[What this task involves]
Each line from the one containing "sati, a nakon Božića i vremena provedenog" through the last line of the data below should be printed exactly, please, with any pictures omitted.

*** Data shown Section Begins ***

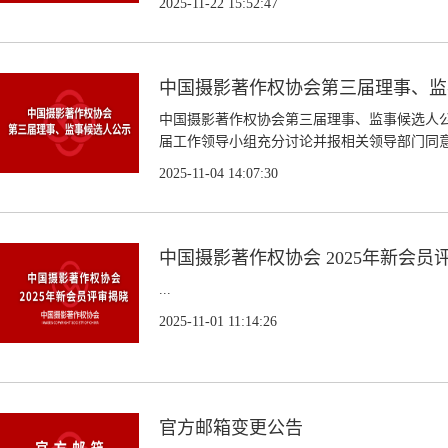
2025-11-22 15:52:47
中国摄影著作权协会第三届理事、监
中国摄影著作权协会第三届理事、监事候选人
届工作领导小组充分讨论并报相关领导部门同意
2025-11-04 14:07:30
中国摄影著作权协会 2025年新会员
...
2025-11-01 11:14:26
官方邮箱变更公告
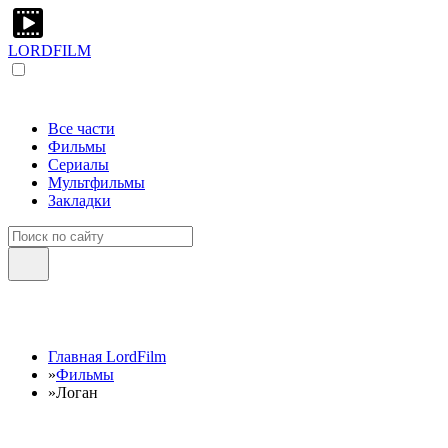
LORDFILM
Все части
Фильмы
Сериалы
Мультфильмы
Закладки
Главная LordFilm
»
Фильмы
»
Логан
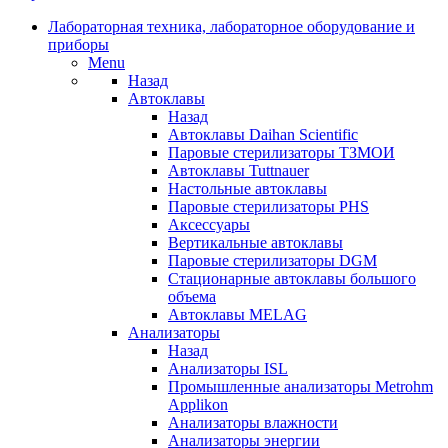
Лабораторная техника, лабораторное оборудование и
приборы
Menu
Назад
Автоклавы
Назад
Автоклавы Daihan Scientific
Паровые стерилизаторы ТЗМОИ
Автоклавы Tuttnauer
Наcтольные автоклавы
Паровые стерилизаторы PHS
Аксессуары
Вертикальные автоклавы
Паровые стерилизаторы DGM
Стационарные автоклавы большого
объема
Автоклавы MELAG
Анализаторы
Назад
Анализаторы ISL
Промышленные анализаторы Metrohm
Applikon
Анализаторы влажности
Анализаторы энергии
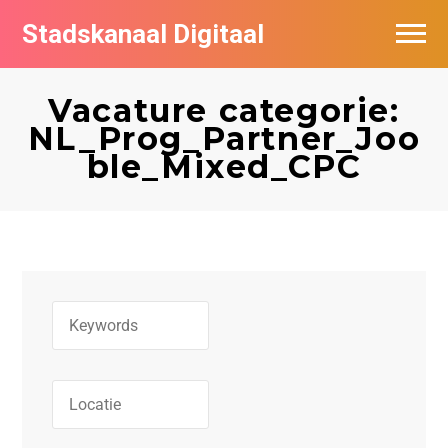
Stadskanaal Digitaal
Vacatures per bedrijf
Vacature categorie:
De populairste vacatures in Stadskanaal
NL_Prog_Partner_Joo
ble_Mixed_CPC
Vacature feed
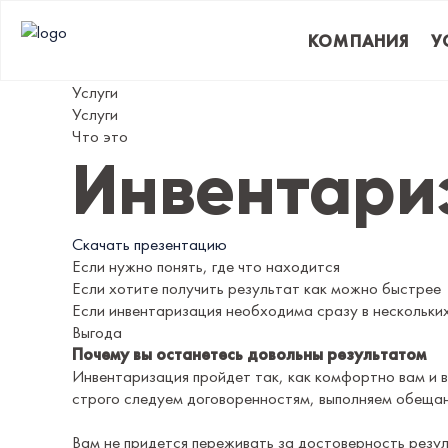
КОМПАНИЯ
У
Услуги
Услуги
Что это
Инвентари
Скачать презентацию
Если нужно понять, где что находится
Если хотите получить результат как можно быстрее
Если инвентаризация необходима сразу в нескольки
Выгода
Почему вы останетесь довольны результатом
Инвентаризация пройдет так, как комфортно вам и 
строго следуем договоренностям, выполняем обеща
Вам не придется переживать за достоверность резу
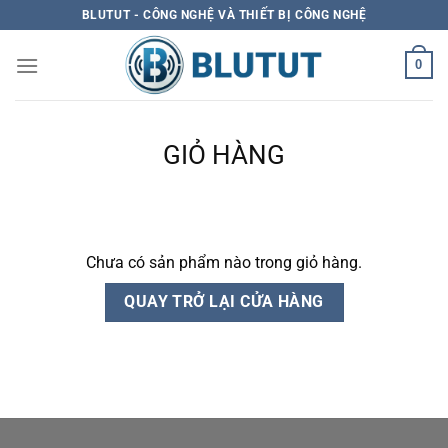
Skip
BLUTUT - CÔNG NGHỆ VÀ THIẾT BỊ CÔNG NGHỆ
to
content
0
GIỎ HÀNG
Chưa có sản phẩm nào trong giỏ hàng.
QUAY TRỞ LẠI CỬA HÀNG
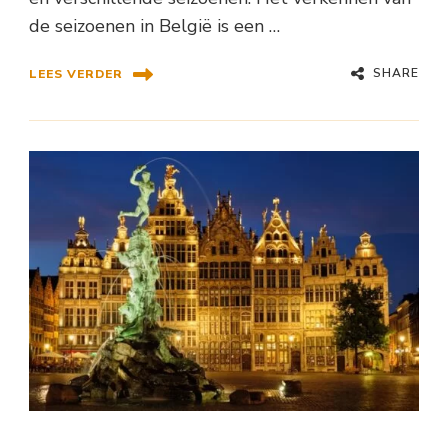
de seizoenen in België is een …
SHARE
LEES VERDER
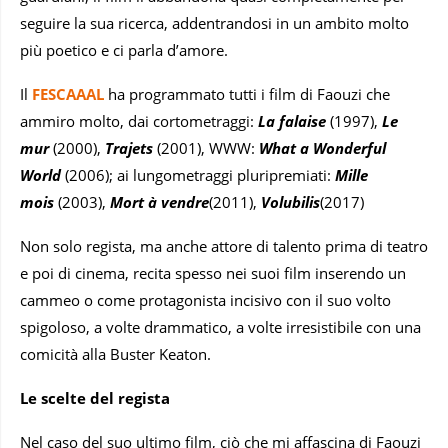
seguire la sua ricerca, addentrandosi in un ambito molto
più poetico e ci parla d’amore.
Il
FESCAAAL
ha programmato tutti i film di Faouzi che
ammiro molto, dai cortometraggi:
La falaise
(1997),
Le
mur
(2000),
Trajets
(2001), WWW:
What a Wonderful
World
(2006); ai lungometraggi pluripremiati:
Mille
mois
(2003),
Mort à vendre
(2011),
Volubilis
(2017)
Non solo regista, ma anche attore di talento prima di teatro
e poi di cinema, recita spesso nei suoi film inserendo un
cammeo o come protagonista incisivo con il suo volto
spigoloso, a volte drammatico, a volte irresistibile con una
comicità alla Buster Keaton.
Le scelte del regista
Nel caso del suo ultimo film, ciò che mi affascina di Faouzi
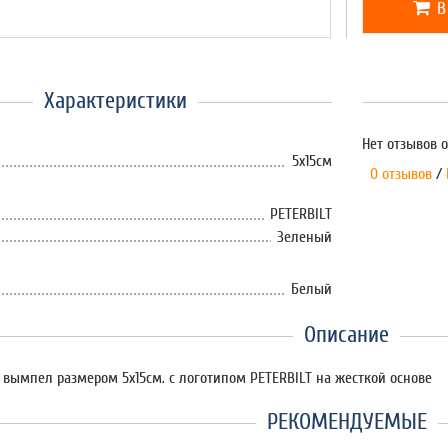
В
Характеристики
Нет отзывов о
5х15см
0 отзывов
/
PETERBILT
Зеленый
Белый
Описание
вымпел размером 5х15см. с логотипом PETERBILT на жесткой основе
РЕКОМЕНДУЕМЫЕ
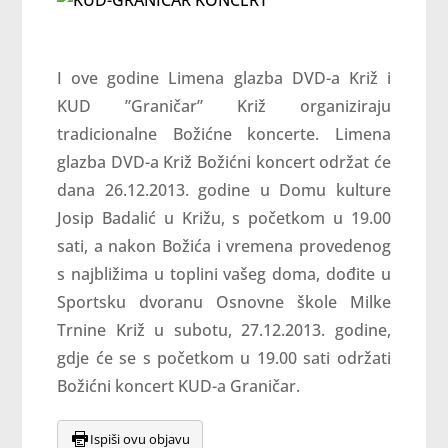
I ove godine Limena glazba DVD-a Križ i
KUD ”Graničar” Križ organiziraju
tradicionalne Božićne koncerte. Limena
glazba DVD-a Križ Božićni koncert održat će
dana 26.12.2013. godine u Domu kulture
Josip Badalić u Križu, s početkom u 19.00
sati, a nakon Božića i vremena provedenog
s najbližima u toplini vašeg doma, dođite u
Sportsku dvoranu Osnovne škole Milke
Trnine Križ u subotu, 27.12.2013. godine,
gdje će se s početkom u 19.00 sati održati
Božićni koncert KUD-a Graničar.
Ispiši ovu objavu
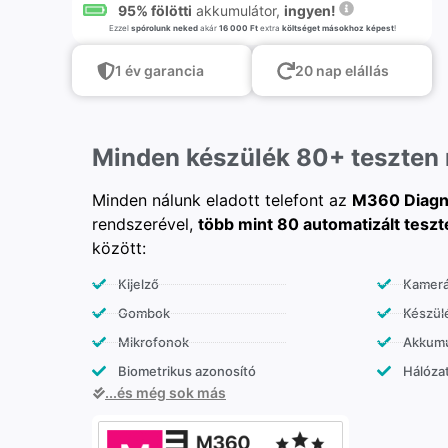
95% fölötti
akkumulátor,
ingyen!
Ezzel
spórolunk neked
akár
16 000 Ft
extra
költséget másokhoz képest
!
1 év garancia
20 nap elállás
Minden készülék 80+ teszten
Minden nálunk eladott telefont az
M360 Diagn
rendszerével,
több mint 80 automatizált teszt
között:
Kijelző
Kamer
Gombok
Készülé
Mikrofonok
Akkumu
Biometrikus azonosító
Hálózat
...és még sok más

*** Data shown Section Ends ***

[Reply to the exercise]
sati, a nakon Božića i vremena provedenog
s najbližima u toplini vašeg doma, dođite u
Sportsku dvoranu Osnovne škole Milke
Trnine Križ u subotu, 27.12.2013. godine,
gdje će se s početkom u 19.00 sati održati
Božićni koncert KUD-a Graničar.
Ispiši ovu objavu
95% fölötti
akkumulátor,
ingyen!
Ezzel
spórolunk neked
akár
16 000 Ft
extra
költséget másokhoz képest
!
1 év garancia
20 nap elállás
Minden készülék 80+ teszten
Minden nálunk eladott telefont az
M360 Diagn
rendszerével,
több mint 80 automatizált teszt
között:
Kijelző
Kamer
Gombok
Készülé
Mikrofonok
Akkumu
Biometrikus azonosító
Hálózat
...és még sok más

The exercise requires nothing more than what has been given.